*PROBLEM STATEMENT*: Scan the records for the string "RDAP". State how many lines contain it and add nothing.

*SOURCE MATERIAL*:
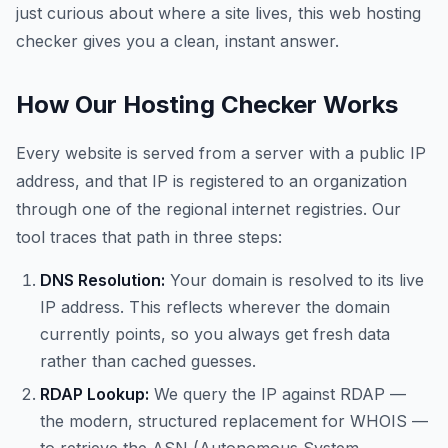
just curious about where a site lives, this web hosting
checker gives you a clean, instant answer.
How Our Hosting Checker Works
Every website is served from a server with a public IP
address, and that IP is registered to an organization
through one of the regional internet registries. Our
tool traces that path in three steps:
DNS Resolution:
Your domain is resolved to its live
IP address. This reflects wherever the domain
currently points, so you always get fresh data
rather than cached guesses.
RDAP Lookup:
We query the IP against RDAP —
the modern, structured replacement for WHOIS —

*SOLUTION TO THIS EXERCISE*: 2